### [PROMPT]
Go through the entries below and collect each line with the string "Cookies" in it.

Source data
________________________
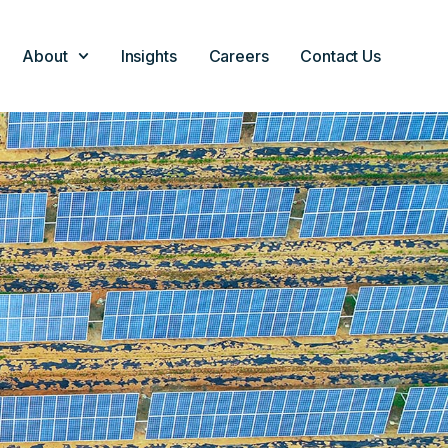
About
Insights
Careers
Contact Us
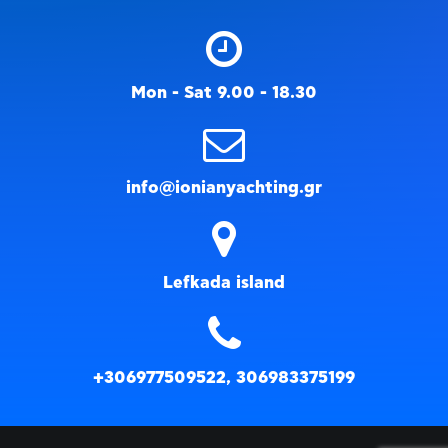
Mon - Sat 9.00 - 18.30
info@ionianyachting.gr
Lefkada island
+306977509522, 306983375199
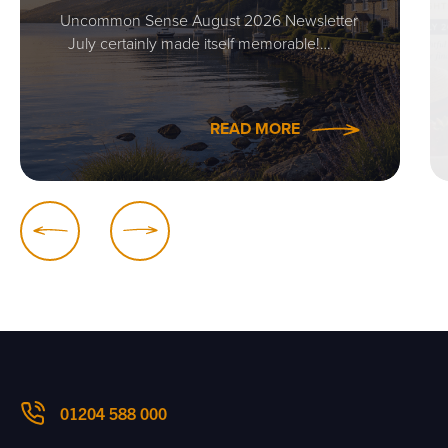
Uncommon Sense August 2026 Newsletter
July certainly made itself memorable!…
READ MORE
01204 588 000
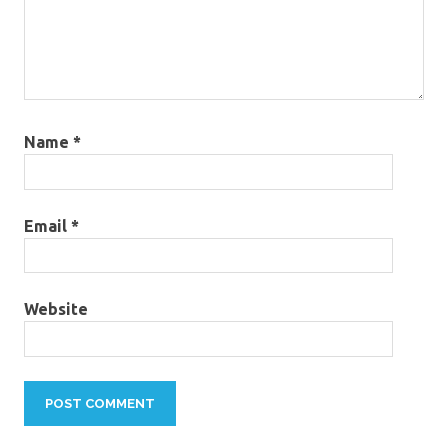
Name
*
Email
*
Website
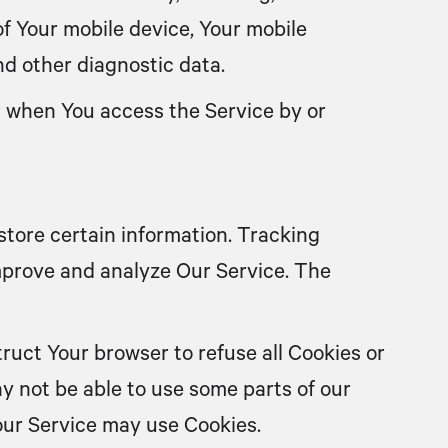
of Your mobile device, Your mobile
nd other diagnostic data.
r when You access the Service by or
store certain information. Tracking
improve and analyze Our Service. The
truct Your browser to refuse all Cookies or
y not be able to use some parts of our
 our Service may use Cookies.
________________________
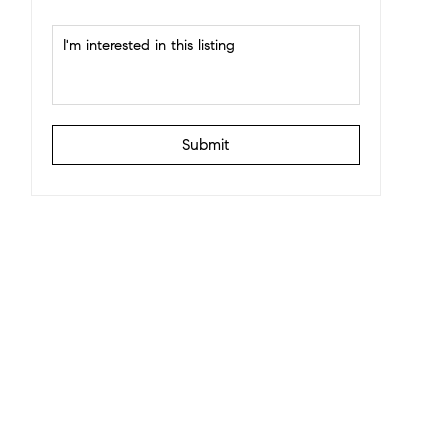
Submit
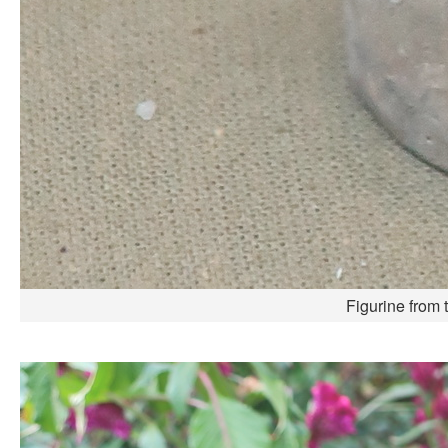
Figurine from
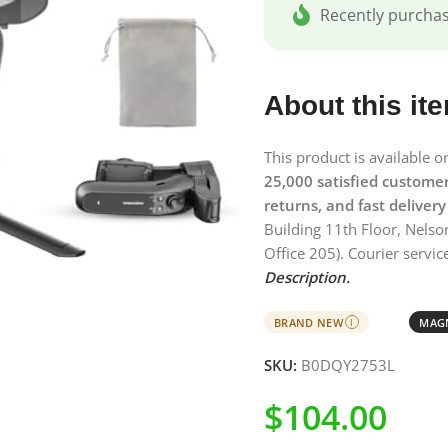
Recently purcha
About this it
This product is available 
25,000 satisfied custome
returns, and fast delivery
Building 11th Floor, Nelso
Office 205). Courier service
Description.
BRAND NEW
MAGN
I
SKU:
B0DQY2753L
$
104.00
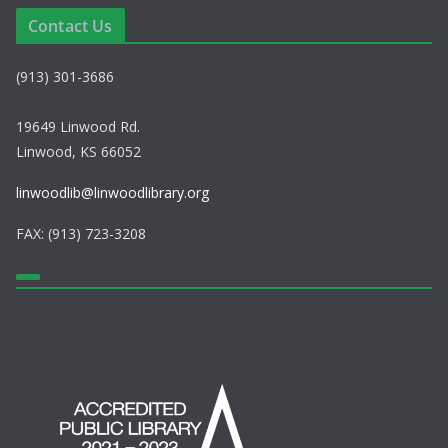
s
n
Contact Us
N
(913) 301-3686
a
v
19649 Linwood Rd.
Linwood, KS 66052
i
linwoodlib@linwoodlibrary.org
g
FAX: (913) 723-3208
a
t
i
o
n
________________________
### [RESPONSE AREA]
truct Your browser to refuse all Cookies or
 our Service may use Cookies.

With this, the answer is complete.